--- START ---
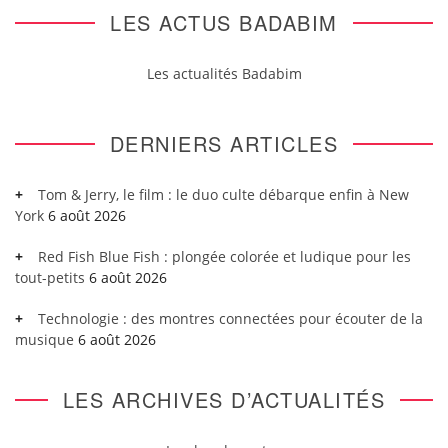
LES ACTUS BADABIM
Les actualités Badabim
DERNIERS ARTICLES
Tom & Jerry, le film : le duo culte débarque enfin à New
York
6 août 2026
Red Fish Blue Fish : plongée colorée et ludique pour les
tout-petits
6 août 2026
Technologie : des montres connectées pour écouter de la
musique
6 août 2026
LES ARCHIVES D’ACTUALITÉS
--- END ---
_Problem to solve:_
Copy every line of the records above that holds the word "pour".

_Solution to this problem:_
Red Fish Blue Fish : plongée colorée et ludique pour les
Technologie : des montres connectées pour écouter de la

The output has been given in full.